The intended purpose of the logo was to promote Australia, the wattle flower, in an iridescent gold, was the drawcard brand for international markets . Since the unveiling earlier this year, the logo has copped extensive criticism due to unfavourable comparisons to images of the Coronavirus particle. 

A “unifying nation brand that inspires the world to buy into Australia's people, place and product”. This very statement identifies two stakeholders; the Australian people and Australian businesses. The first lesson of corporate governance and social responsibility, is that everyone is a stakeholder.
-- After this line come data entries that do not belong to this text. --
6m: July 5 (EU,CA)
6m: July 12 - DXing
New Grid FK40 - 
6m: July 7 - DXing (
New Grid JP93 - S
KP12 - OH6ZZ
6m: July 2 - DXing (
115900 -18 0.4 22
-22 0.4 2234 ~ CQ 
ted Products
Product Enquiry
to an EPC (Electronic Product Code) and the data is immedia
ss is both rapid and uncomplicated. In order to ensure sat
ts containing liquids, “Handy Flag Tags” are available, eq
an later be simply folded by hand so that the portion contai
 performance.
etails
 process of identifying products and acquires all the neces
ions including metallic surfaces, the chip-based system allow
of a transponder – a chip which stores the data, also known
It is the responsibility of each organisation to appropriately identify their key internal and external stakeholders.  

When considering the failure of the project for the Australian people, there was an inability to effectively communicate the story behind the wattle flower. Poor reasoning does not work with the average Australian, particularly with Government related projects. Contributing further to the failure was the timing of release. Mid global pandemic, travel restrictions and lockdowns in place, and the release of a logo to target international markets. Furthermore, a design that closely resembles the very particle of the virus causing the pandemic, resulting in substantial criticism from the Australian public

So, what about the stakeholders who would use the logo in question? The design was believed to favour one industry in particular, mining. Au is the symbol for gold on the periodic table, and the council who commissioned the logo just happens to be led by mining magnate, Andrew Forrest. This factor has a direct negative impact on businesses in other industries. 
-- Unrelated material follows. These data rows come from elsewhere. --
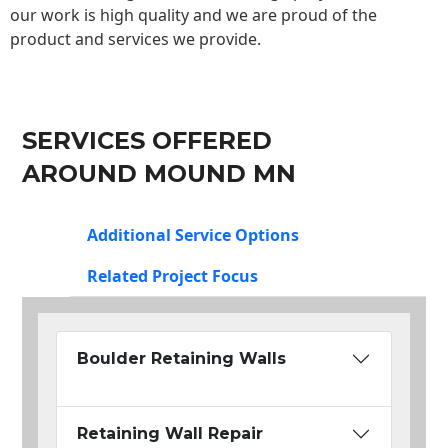
our work is high quality and we are proud of the
product and services we provide.
SERVICES OFFERED
AROUND MOUND MN
Additional Service Options
Related Project Focus
Boulder Retaining Walls
Retaining Wall Repair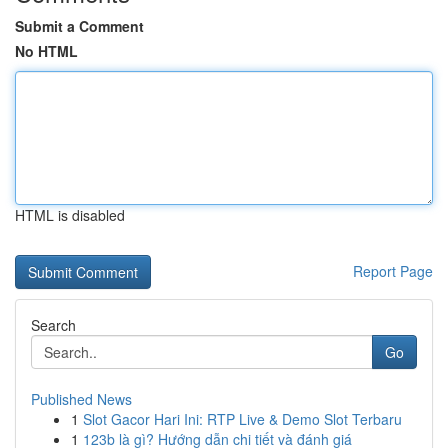
Submit a Comment
No HTML
HTML is disabled
Report Page
Search
Go
Published News
1
Slot Gacor Hari Ini: RTP Live & Demo Slot Terbaru
1
123b là gì? Hướng dẫn chi tiết và đánh giá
When considering just two stakeholders and their feedback, it is evident that there was significant under-communication and a lack of consideration. Development of a stakeholder engagement strategy has the potential to avoid such issues in the development of projects. 

It is important to have a clear purpose and vision for what you’re looking to achieve and to effectively communicate this purpose with the various stakeholder groups. To do this, organisations must determine the tools they have available to inform, consult or collaborate with stakeholders. Once the most appropriate methods are selected, set out the messages to convey and the best way to gauge and respond to feedback. Your engagement strategy should also prioritise monitoring outcomes and reassessing plans where necessary. 

Effective stakeholder engagement is the key to success for any organisation. There is always an extensive network of stakeholders that organisations communicate with in their operations. Under-utilising engagement subsequently halts the development of valuable relationships. Having a consistent approach to making decisions is crucial to achieve quality results, and a stakeholder engagement strategy is one of the valuable tools used to achieve this.